One King’s Way by Harry Harrison. Chapter 1, 2, 3

Erkenbert was comparing texts. Could the fantastic tale that the archbishop Rimbert had told them days before possibly be true? It had convinced everyone else at the meeting, archbishops and counselors alike. But then it had flattered their pride, appealed to their sense of themselves as a nation, and as a nation continually rejected and undervalued by the power of Rome. Erkenbert did not share that feeling—or at least not yet. The English nation, remembering its conversion by the blessed Pope Gregory, had long boasted its loyalty to the Popes and to Rome. But what had Rome sent in return? If what Rimbert said was true, then maybe it was time to be loyal… elsewhere.

The texts, now. First among them was one that Erkenbert knew well, could have recited in his sleep. Nevertheless, important to look again. The four gospellers’ accounts of the crucifixion of Christ all told slightly different tales—proof of their truth, of course, for who does not know that four men seeing the same thing will pick different parts of it to repeat? But John—John said more than the others. Turning the great, stiff pages, Erkenbert found the passage he wanted and read it, whispering the Latin words softly to himself and mentally translating them into his native English.

“…sed unus militum lancea latus eius aperuit. But one of the soldiers pierced his side with a lance.” With a lance, thought Erkenbert. With a Roman soldier’s lance.

Erkenbert knew better than most men what Roman soldiers’ weapons looked like. At what had once been his home at the great Minster of York, there had still remained standing much of what was formerly the headquarters building of the Sixth Legion of Eboracum. The legion had left York and Britain four hundred years before, called away to fight a civil war on mainland Europe, but much of its arsenal had remained behind, and much of what had not been stolen or used still lay in the vaults. The imperishable bronze fittings for the catapults Erkenbert had made for the heathen Ivar had been genuine old work, as good as the day they were made. Iron rusted, but for all that Erkenbert had seen on its stand, kept cleaned and polished as a trophy, the full panoply of a Roman legionary, helmet, cuirass, short-sword, greaves, shield and of course the iron-shafted Roman javelin, the pilum. Also called a lancea.
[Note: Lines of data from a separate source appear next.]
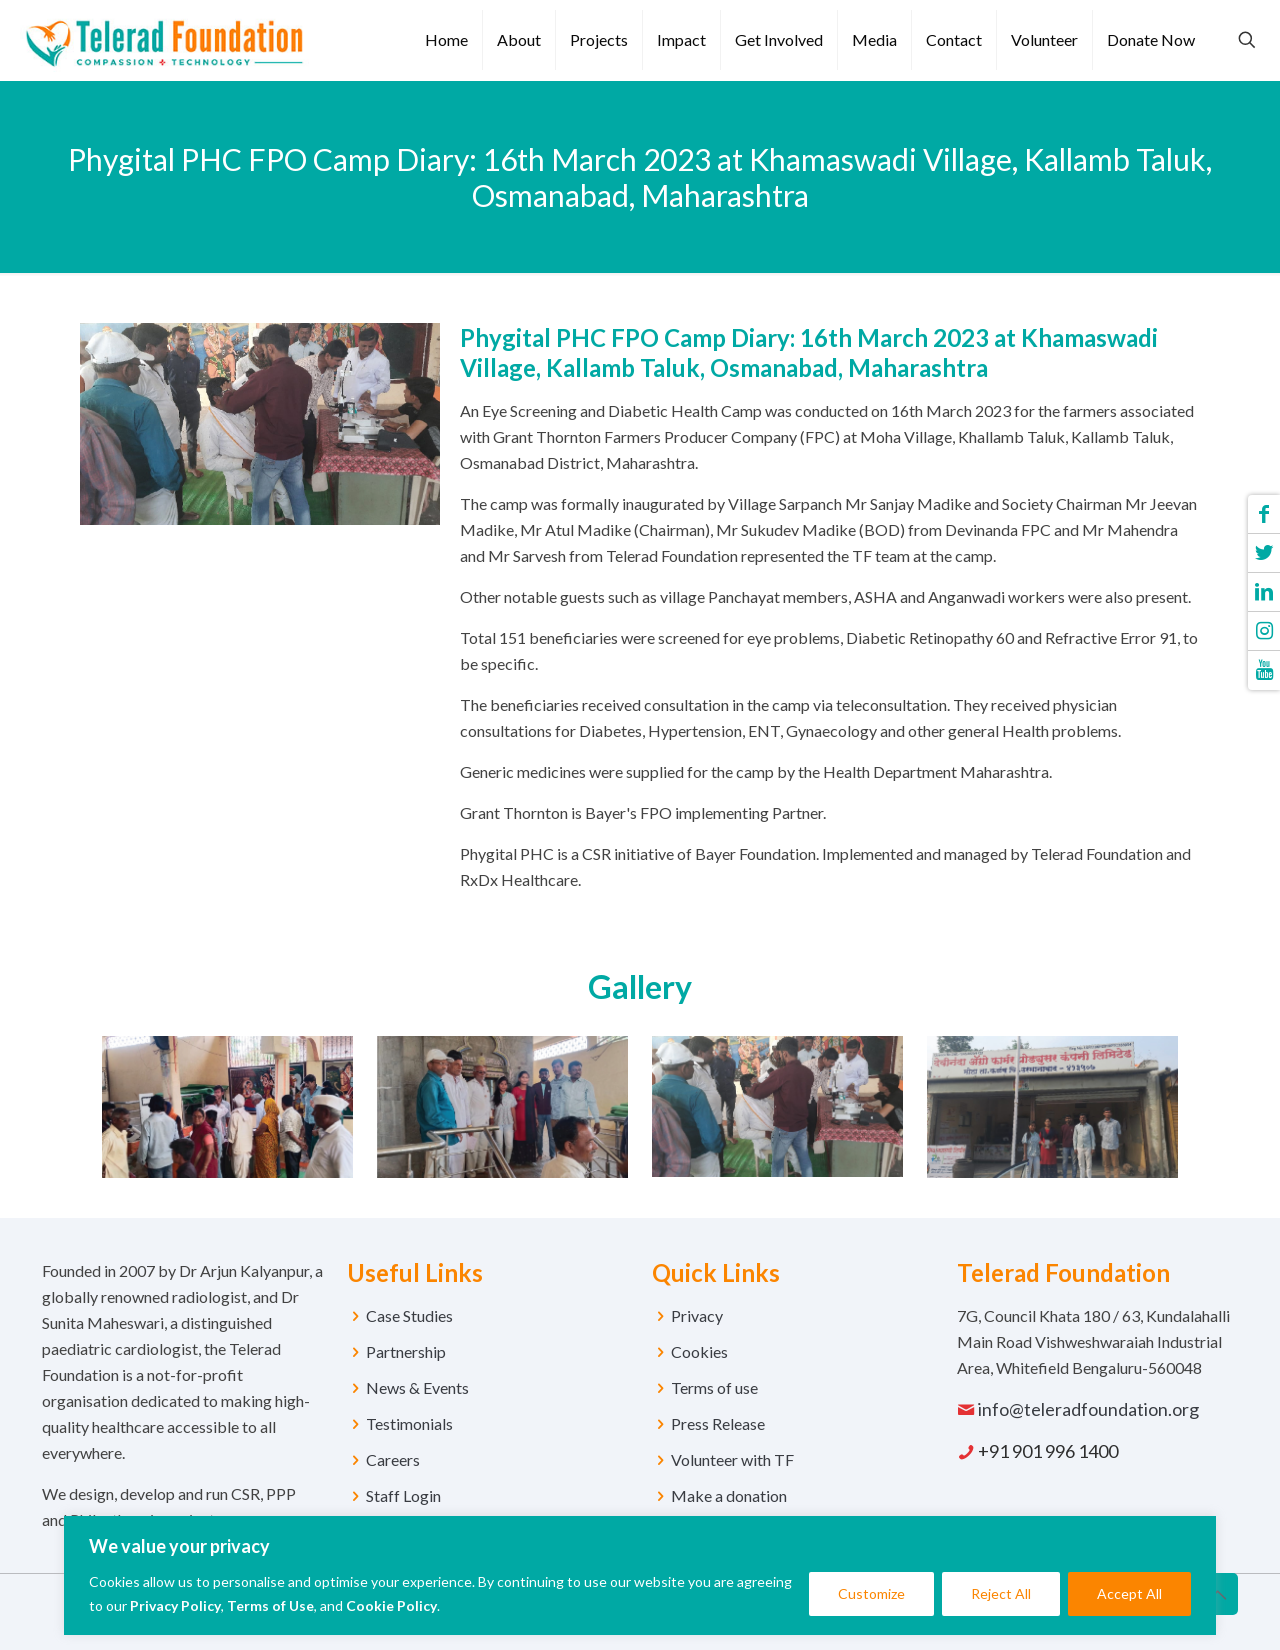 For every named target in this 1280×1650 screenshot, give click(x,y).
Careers (393, 1459)
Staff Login (403, 1495)
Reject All (1001, 1593)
Yes, thought Erkenbert, that could have happened. And no question but that the lance, the Holy Lance, the lance that had pierced the side of the Son of God himself, could have survived physically. He had himself seen and handled weapons that might be as old.
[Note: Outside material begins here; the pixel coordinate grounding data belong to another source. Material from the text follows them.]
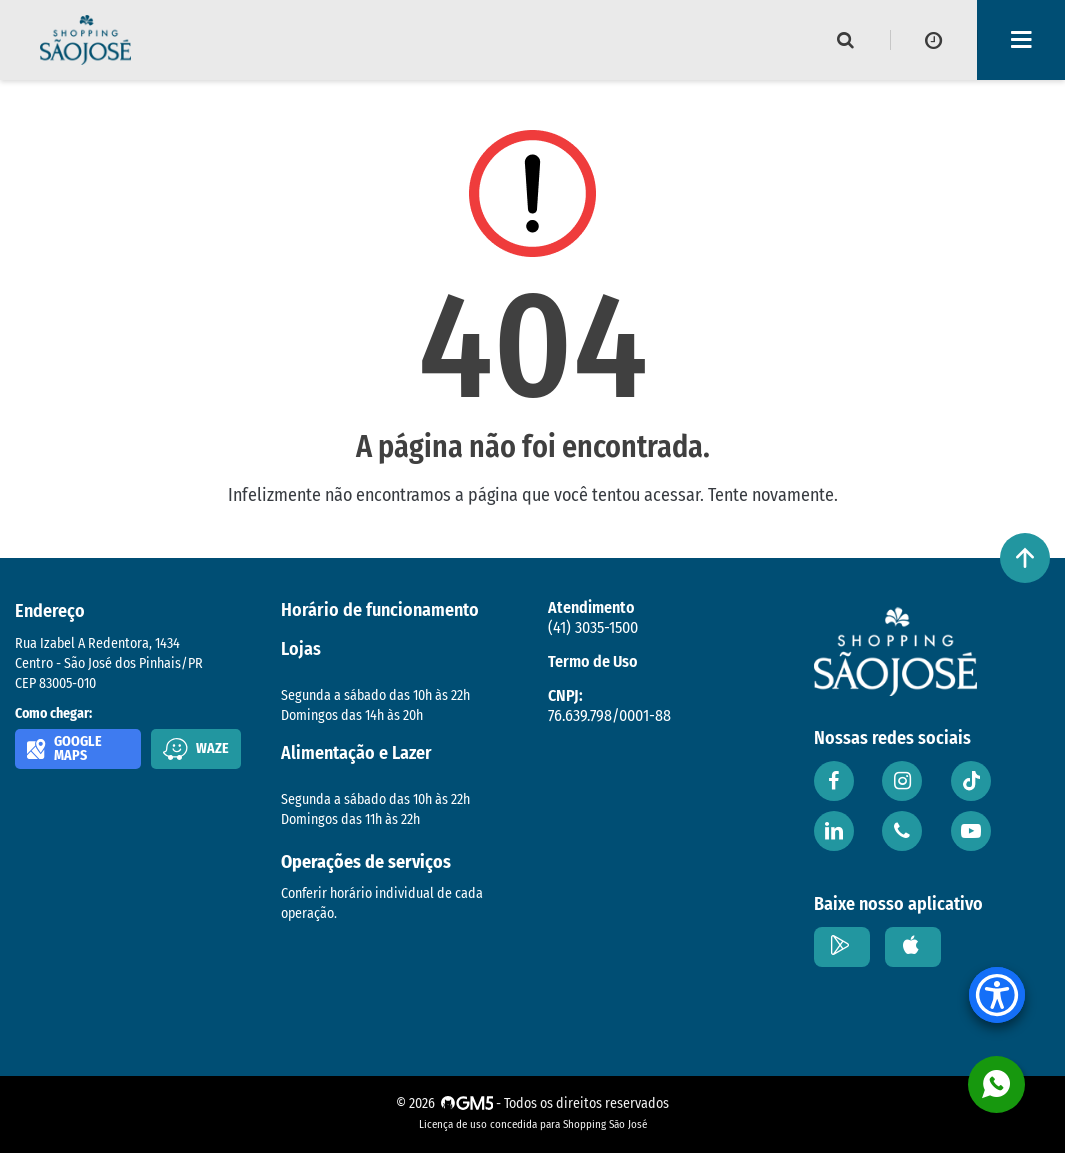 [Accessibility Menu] (997, 995) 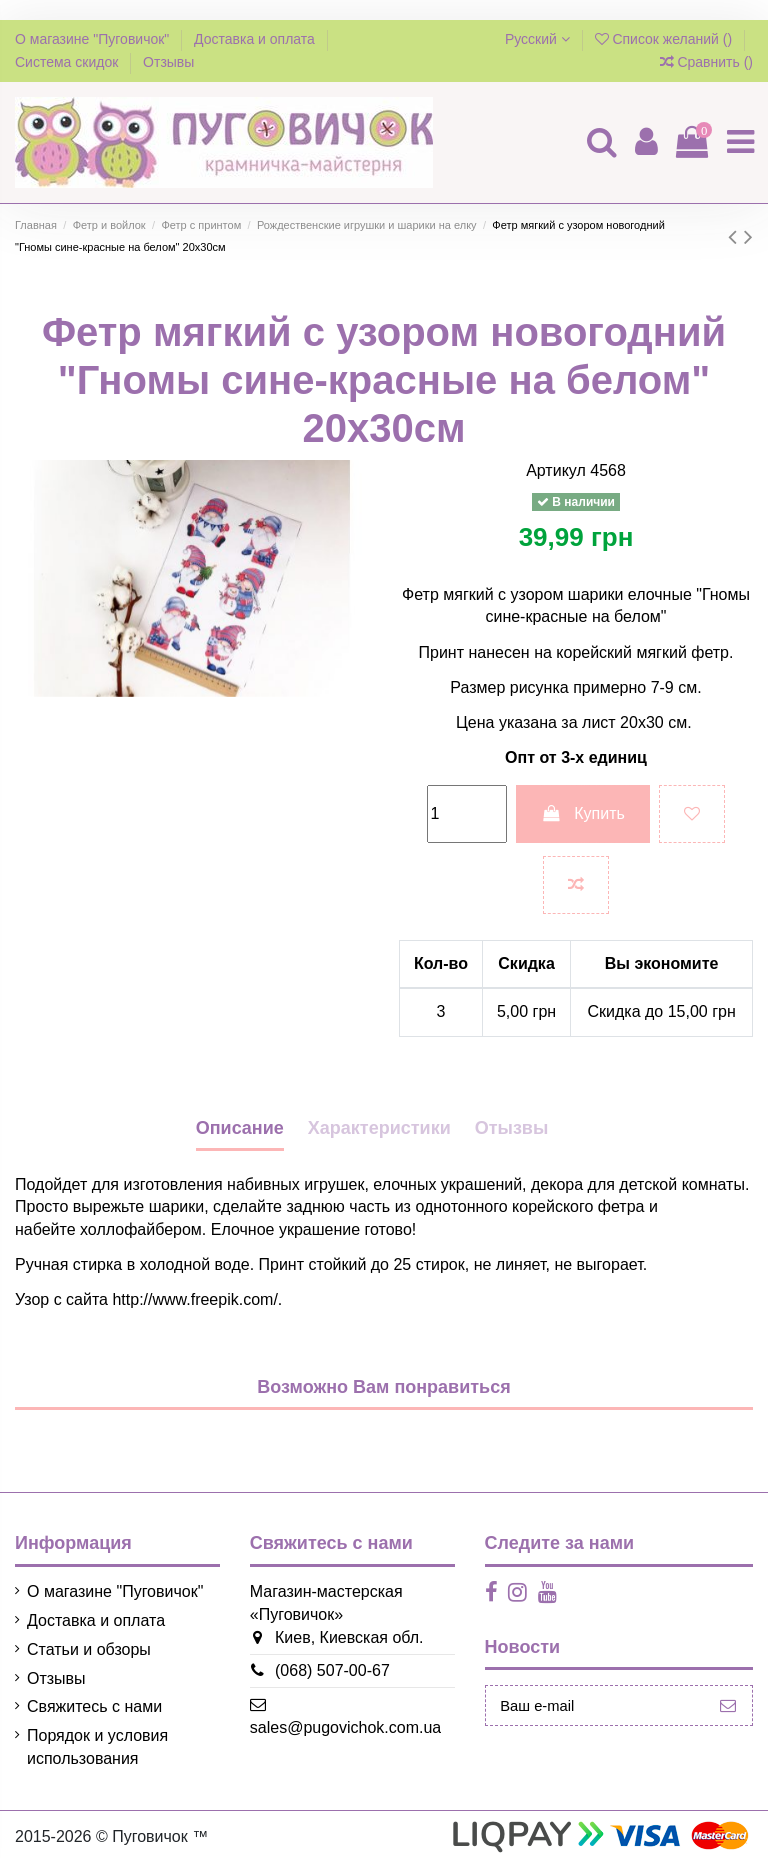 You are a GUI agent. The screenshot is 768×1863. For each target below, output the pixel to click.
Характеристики (379, 1128)
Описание (240, 1128)
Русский (537, 39)
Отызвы (512, 1128)
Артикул (556, 470)
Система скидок (68, 62)
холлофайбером (141, 1229)
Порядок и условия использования (97, 1746)
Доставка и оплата (256, 39)
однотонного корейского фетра (529, 1206)
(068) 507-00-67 (325, 1670)
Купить (583, 813)
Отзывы (168, 62)
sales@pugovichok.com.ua (338, 1727)
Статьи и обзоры (89, 1649)
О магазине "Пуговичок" (94, 39)
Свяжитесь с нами (94, 1706)
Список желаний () (666, 39)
But who might have thought to preserve such a thing? It would have had to be someone who recognized its importance at the very moment of its use. Otherwise the weapon would have gone back to the barracks, been mixed with a thousand others. Who could have set aside such a weapon? Not, thought Erkenbert, for all the archbishop had said, the pious Jew Joseph of Arimathea, whom John the gospeller mentioned four verses later. Such a man, if a disciple of Jesus, might well have been able to beg the body from Pilate, and to preserve the holy chalice in which Jesus had celebrated the Last Supper—though John said nothing of that. He would not have been able to gain possession of an infantry issue weapon from the Romans.

But the centurion, now. Erkenbert turned the pages of the Bible thoughtfully, moving from one Gospel account to the next. The centurion was mentioned in three out of four, and in all three he said almost the same words: Luke, “truly this was a righteous man,” Mark, “truly this man was the Son of God,” Matthew, “truly this was the Son of God.” And in the fourth, in John, might the writer not have meant the centurion by “one of the soldiers”? If the centurion pierced the side of Jesus, as was his duty, and had seen or felt the miracle—what easier than for him to keep and treasure his own lance?

Now where did the centurion go after the Crucifixion? Erkenbert turned to another book, small, shabby, untitled, a book it seemed of letters, one after another, prattling of land and loans and debts, written by many authors, the kind of thing many efficient librarii would have sent to be scraped and re-used. Erkenbert fixed on the one of which Rimbert had told him. It seemed plain enough. A letter from Roman times, written in Latin—not good Latin, Erkenbert noted with interest, the Latin of a man who knew only the words of command, and to whom grammar was a mystery—and said at the top to be from one Gaius Cassius Longinus, centurion of Legio XXX Victrix. Describing in admiring terms the crucifixion at Jerusalem of a troublemaker, and now sent to the centurion’s home at—Erkenbert could not read the name, but certainly something German, Bingen or Zobingen maybe.